DATA UNDER STUDY START

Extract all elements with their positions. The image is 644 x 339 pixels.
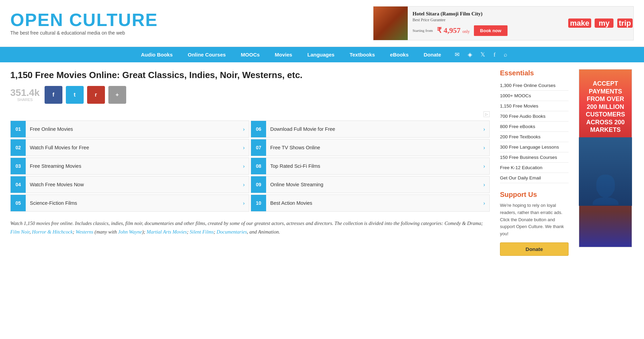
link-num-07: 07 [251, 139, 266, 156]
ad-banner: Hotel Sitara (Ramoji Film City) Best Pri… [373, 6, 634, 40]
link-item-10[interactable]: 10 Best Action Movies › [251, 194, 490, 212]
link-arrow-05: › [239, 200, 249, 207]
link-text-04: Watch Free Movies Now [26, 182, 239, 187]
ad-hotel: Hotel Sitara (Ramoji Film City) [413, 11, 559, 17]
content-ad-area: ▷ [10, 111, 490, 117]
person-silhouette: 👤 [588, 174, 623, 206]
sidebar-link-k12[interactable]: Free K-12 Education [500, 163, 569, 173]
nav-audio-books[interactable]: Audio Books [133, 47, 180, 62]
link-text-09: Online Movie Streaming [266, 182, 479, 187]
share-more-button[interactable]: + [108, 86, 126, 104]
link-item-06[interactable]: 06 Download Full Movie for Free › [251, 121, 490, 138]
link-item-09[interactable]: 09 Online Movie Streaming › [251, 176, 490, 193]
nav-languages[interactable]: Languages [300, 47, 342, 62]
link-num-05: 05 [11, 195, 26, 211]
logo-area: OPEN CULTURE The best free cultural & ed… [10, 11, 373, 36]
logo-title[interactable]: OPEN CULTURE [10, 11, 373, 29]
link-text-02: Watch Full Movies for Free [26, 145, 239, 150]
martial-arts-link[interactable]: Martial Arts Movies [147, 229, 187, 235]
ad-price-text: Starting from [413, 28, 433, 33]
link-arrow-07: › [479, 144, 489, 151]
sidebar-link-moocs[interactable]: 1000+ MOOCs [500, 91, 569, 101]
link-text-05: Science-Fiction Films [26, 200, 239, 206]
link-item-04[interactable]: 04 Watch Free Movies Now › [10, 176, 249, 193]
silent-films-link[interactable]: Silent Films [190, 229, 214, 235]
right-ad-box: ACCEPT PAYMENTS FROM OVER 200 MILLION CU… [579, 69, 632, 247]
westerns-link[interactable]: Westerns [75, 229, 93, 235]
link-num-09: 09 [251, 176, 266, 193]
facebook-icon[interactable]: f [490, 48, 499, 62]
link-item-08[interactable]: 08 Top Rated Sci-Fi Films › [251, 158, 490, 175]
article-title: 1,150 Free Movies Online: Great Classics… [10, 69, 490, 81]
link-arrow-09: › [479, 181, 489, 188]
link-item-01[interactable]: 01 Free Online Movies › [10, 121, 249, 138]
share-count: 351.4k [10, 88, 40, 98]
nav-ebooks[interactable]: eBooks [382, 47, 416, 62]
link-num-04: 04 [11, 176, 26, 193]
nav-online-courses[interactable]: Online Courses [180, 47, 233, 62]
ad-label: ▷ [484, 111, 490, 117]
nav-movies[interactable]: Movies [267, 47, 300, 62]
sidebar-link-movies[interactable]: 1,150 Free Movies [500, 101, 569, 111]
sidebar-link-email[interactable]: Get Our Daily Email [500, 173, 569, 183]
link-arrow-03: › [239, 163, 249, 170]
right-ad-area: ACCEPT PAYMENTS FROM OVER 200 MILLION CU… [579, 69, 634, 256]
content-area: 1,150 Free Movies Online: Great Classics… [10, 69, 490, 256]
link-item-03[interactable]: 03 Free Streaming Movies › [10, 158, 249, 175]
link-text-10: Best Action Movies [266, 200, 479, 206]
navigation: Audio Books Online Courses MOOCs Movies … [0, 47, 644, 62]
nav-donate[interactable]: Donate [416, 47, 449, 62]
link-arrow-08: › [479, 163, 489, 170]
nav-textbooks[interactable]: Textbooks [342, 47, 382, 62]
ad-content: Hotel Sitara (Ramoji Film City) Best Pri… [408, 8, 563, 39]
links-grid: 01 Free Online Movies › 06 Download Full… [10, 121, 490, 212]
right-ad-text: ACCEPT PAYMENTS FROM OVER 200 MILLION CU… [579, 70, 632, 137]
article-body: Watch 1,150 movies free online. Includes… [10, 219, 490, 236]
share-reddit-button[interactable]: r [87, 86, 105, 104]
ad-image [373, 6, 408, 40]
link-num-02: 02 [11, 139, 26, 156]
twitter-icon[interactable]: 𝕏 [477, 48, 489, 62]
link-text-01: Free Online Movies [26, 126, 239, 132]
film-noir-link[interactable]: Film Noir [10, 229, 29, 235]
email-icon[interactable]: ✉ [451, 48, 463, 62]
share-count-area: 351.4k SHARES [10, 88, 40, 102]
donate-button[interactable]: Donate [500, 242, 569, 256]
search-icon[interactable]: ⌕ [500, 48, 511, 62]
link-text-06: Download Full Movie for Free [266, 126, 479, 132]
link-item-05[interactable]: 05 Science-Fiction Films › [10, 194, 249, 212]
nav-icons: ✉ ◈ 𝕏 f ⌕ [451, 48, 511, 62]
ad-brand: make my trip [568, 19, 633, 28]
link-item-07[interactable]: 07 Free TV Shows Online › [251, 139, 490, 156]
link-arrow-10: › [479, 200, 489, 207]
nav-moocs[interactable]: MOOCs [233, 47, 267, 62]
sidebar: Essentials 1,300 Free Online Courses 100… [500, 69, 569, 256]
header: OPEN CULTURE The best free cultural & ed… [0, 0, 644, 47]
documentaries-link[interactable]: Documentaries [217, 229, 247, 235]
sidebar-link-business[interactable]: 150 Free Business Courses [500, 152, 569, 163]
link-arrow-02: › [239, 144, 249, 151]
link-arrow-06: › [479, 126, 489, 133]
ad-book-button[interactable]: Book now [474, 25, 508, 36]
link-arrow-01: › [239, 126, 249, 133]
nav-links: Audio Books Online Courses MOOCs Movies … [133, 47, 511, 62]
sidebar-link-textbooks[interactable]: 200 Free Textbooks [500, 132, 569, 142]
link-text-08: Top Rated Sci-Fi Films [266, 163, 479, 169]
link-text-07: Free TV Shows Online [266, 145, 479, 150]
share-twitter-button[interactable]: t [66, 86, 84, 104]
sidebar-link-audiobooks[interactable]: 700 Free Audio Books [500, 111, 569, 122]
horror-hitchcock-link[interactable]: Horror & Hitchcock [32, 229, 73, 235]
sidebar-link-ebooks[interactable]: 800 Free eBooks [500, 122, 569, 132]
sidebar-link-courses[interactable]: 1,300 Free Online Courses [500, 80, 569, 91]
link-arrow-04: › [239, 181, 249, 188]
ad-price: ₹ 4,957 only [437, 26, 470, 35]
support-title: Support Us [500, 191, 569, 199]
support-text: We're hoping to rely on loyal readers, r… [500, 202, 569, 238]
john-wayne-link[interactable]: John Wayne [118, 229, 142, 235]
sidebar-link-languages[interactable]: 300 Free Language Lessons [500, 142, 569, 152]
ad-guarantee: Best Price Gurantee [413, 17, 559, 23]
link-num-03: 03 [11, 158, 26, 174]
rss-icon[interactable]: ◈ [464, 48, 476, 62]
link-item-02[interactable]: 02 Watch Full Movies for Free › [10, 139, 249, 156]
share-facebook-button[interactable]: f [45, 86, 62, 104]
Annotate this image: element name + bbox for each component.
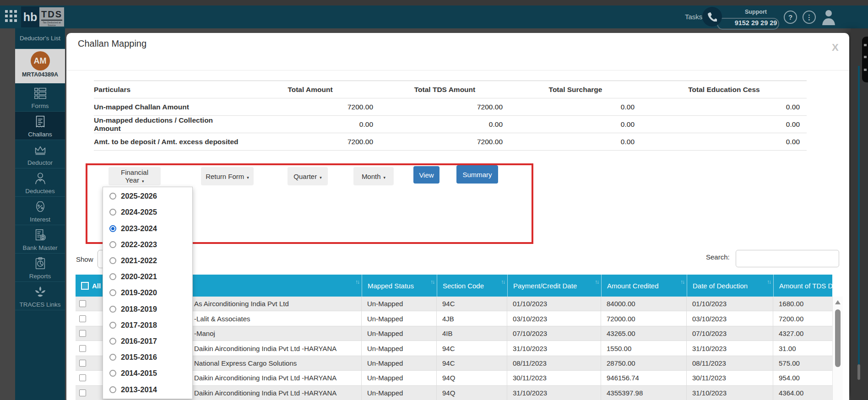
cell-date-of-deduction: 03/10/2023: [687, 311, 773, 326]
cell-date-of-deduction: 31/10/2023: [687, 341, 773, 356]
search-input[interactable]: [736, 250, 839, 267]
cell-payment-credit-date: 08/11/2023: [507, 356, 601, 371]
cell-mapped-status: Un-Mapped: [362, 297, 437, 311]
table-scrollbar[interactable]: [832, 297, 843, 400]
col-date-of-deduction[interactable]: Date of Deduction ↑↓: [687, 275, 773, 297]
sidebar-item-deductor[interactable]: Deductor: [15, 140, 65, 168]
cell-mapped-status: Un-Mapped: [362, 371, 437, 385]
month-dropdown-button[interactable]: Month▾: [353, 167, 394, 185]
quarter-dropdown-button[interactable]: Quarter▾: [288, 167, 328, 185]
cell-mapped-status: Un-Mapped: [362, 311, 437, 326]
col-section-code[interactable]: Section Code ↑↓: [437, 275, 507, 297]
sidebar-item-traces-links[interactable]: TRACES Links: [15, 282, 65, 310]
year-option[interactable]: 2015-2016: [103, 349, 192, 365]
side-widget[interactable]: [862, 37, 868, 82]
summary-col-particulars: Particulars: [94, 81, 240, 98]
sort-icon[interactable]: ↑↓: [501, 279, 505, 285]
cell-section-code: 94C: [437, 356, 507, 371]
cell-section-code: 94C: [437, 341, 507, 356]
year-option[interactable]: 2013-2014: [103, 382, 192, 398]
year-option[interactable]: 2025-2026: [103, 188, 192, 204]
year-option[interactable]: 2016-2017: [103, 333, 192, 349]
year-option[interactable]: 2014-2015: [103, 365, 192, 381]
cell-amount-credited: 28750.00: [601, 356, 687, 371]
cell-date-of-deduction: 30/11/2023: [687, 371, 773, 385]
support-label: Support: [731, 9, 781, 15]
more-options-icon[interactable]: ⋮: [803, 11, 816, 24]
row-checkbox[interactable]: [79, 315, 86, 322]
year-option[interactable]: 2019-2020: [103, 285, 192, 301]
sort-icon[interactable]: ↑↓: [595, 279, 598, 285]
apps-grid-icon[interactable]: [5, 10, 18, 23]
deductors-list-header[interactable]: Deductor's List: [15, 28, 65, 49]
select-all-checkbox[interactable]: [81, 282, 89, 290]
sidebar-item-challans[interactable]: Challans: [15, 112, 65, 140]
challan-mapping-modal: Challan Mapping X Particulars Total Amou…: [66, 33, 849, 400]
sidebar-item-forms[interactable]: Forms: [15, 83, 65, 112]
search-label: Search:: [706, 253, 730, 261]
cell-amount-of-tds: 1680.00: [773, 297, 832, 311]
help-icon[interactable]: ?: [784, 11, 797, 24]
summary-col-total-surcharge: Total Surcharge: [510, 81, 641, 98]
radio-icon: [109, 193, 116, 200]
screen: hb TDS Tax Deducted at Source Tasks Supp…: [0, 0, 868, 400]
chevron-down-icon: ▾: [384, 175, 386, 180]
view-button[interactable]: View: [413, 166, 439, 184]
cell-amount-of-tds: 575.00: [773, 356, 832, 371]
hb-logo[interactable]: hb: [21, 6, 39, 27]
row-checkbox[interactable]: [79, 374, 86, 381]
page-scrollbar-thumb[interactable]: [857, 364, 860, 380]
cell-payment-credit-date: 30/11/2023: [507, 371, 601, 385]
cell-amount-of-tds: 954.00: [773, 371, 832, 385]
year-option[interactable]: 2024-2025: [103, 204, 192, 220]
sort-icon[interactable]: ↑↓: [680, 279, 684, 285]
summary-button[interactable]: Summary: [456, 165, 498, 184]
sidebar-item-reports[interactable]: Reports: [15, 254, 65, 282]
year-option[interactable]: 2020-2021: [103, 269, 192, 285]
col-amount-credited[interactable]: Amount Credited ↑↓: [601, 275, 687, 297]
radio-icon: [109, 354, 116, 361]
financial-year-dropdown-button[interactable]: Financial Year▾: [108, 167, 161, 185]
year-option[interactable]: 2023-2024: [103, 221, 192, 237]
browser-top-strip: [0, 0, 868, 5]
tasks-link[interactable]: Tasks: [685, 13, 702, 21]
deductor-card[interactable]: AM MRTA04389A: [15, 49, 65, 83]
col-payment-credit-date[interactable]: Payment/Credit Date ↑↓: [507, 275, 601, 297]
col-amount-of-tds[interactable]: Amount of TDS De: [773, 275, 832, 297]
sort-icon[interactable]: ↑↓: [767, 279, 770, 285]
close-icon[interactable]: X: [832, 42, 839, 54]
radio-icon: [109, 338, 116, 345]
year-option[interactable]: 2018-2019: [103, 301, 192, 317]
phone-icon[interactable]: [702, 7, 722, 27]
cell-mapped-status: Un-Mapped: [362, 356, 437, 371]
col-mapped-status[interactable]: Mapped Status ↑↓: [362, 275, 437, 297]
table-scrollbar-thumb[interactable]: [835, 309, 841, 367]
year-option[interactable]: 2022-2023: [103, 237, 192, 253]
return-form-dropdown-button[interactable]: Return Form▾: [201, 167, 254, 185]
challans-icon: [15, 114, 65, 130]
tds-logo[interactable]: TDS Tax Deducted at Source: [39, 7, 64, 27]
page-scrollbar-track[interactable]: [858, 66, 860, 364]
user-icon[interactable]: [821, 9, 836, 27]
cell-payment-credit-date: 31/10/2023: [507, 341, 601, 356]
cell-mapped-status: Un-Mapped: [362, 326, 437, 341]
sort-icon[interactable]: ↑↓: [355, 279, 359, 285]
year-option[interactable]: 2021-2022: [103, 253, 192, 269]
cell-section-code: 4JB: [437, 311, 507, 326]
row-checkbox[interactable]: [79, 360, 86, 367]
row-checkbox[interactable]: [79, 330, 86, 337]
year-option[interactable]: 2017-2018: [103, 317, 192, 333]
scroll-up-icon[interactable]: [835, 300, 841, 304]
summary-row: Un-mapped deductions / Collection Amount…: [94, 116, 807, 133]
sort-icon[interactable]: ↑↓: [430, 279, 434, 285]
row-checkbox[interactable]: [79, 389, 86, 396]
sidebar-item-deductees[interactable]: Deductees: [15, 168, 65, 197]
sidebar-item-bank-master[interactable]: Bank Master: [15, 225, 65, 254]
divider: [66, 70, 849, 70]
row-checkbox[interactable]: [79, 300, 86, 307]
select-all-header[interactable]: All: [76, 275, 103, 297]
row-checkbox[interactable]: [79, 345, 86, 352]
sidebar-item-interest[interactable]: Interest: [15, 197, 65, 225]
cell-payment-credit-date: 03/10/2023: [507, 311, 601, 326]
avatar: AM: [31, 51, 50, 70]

DATA UNDER STUDY END

- **WHAT YOU NEED TO DO**
In the records above, locate the lines holding the word "OPEN". Copy each of them.

- **RESULT**
logo-area: OPEN CULTURE The best free cultural & ed… [10, 11, 373, 36]
logo-title[interactable]: OPEN CULTURE [10, 11, 373, 29]
header: OPEN CULTURE The best free cultural & ed… [0, 0, 644, 47]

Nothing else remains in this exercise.